Now that we have a good idea of what a pool is and some of the functions supported by its interface, let's take a look at simple examples using persistent memory pools. In this example we will look at part of the Panaconda code sample. Panaconda is a game of Snake that demonstrates persistent memory pools, pointers, and transaction, and can be found in this GitHub* repository. You can learn more by reading the article Code Sample: Panaconda - A Persistent Memory Version of the Game Snake. Here we dive into a small code snippet:

pool<game_state> pop;
if (pool<game_state>::check(params->name, LAYOUT_NAME) == 1)
             pop = pool<game_state>::open(params->name, LAYOUT_NAME);
else
       pop = pool<game_state>::create(params->name, LAYOUT_NAME, PMEMOBJ_MIN_POOL * 10, 0666);
pop = pool<game_state>::close(params->name, LAYOUT_NAME);

The code snippet above was taken from the game class, which is responsible for checking to see if the game file specified already exists. Once the user specifies the persistent memory pool filename in params->name, it checks for a match with the name of an existing pool. If the pool exists, that pool is opened and the game resumes using the objects persisted in the pool.

If the pool name does not match an existing pool, a new pool is created with the specified name. Once you're done with the pool you must close it, as done in the last line after the if statement above.

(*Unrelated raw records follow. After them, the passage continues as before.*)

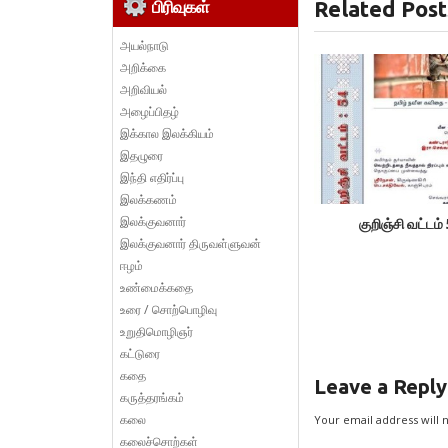
Related Post
பிரிவுகள்
அயல்நாடு
அறிக்கை
அறிவியல்
அழைப்பிதழ்
இக்கால இலக்கியம்
இதழுரை
இந்தி எதிர்ப்பு
இலக்கணம்
இலக்குவனார்
குறிஞ்சி வட்டம்
இலக்குவனார் திருவள்ளுவன்
ஈழம்
உண்மைக்கதை
உரை / சொற்பொழிவு
உறுதிமொழிஞர்
கட்டுரை
கதை
Leave a Reply
கருத்தரங்கம்
கலை
Your email address will 
கலைச்சொற்கள்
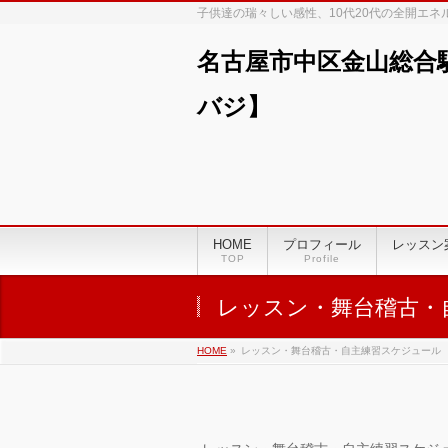
子供達の瑞々しい感性、10代20代の全開エ
名古屋市中区金山総合
バジ】
HOME
プロフィール
レッスン
TOP
Profile
レッスン・舞台稽古・
HOME
»
レッスン・舞台稽古・自主練習スケジュール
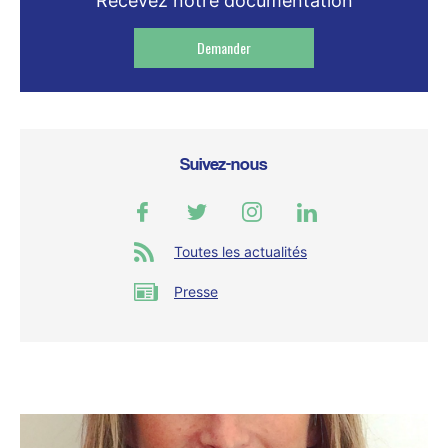
Recevez notre documentation
Demander
Suivez-nous
Toutes les actualités
Presse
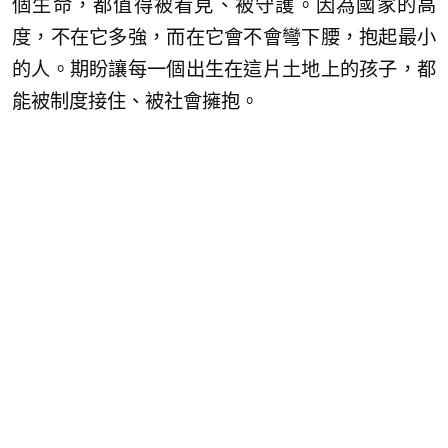
個生命，都值得被看見、被守護。因為國家的高
度，不在它多強，而在它會不會彎下腰，抱起最小
的人。期盼讓每一個出生在這片土地上的孩子，都
能被制度接住、被社會擁抱。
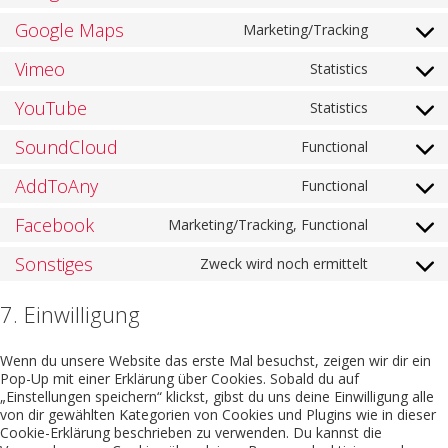
Google Maps
Marketing/Tracking
Vimeo
Statistics
YouTube
Statistics
SoundCloud
Functional
AddToAny
Functional
Facebook
Marketing/Tracking, Functional
Sonstiges
Zweck wird noch ermittelt
7. Einwilligung
Wenn du unsere Website das erste Mal besuchst, zeigen wir dir ein
Pop-Up mit einer Erklärung über Cookies. Sobald du auf
„Einstellungen speichern“ klickst, gibst du uns deine Einwilligung alle
von dir gewählten Kategorien von Cookies und Plugins wie in dieser
Cookie-Erklärung beschrieben zu verwenden. Du kannst die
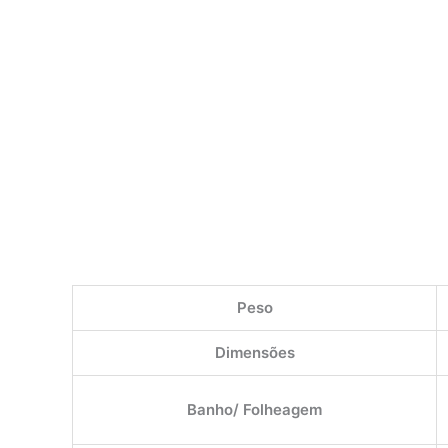
Peso
Dimensões
Banho/ Folheagem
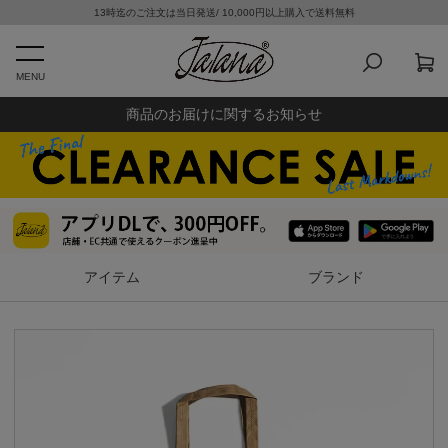
13時迄のご注文は当日発送/ 10,000円以上購入で送料無料
MENU
商品のお届けに関するお知らせ
アイテム
ブランド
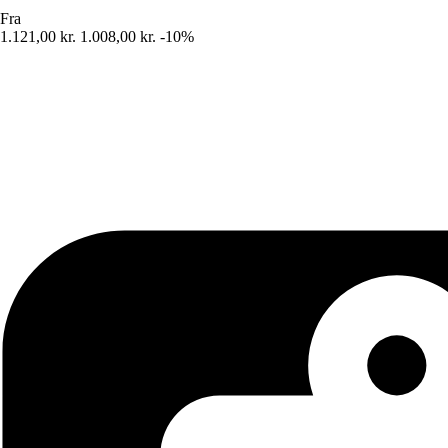
Fra
1.121,00 kr.
1.008,00 kr.
-10%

Let's also look at a real example of finding the root object from the same Panaconda code sample. In Panaconda, the game class is the root object (object that anchors all other objects inside the pool). This root initialization happens in the init() function of the game—which is responsible for initializing the game at program startup. The code snippet below shows how to retrieve the root. This involves a call to the get_root function:

persistent_ptr<game_state> r = state.get_root();

Summary

The goal of this article is to introduce you to the concept of persistent memory pools and how application developers can employ this abstraction of the libpmemobj library from PMDK for persistent memory programming.

A pool is essentially a file stored on persistent memory. The three main functions in the pool interface are create, open, and close. These functions behave as their name suggest, that is, create is used to create and open a new pool, open simply opens an already existing pool, and close closes an opened pool. With pools we can also get a pointer to our root object with the get_root function, as well as synchronize data with functions such as persist. To find more persistent memory programming examples, visit the PMDK examples repository on GitHub.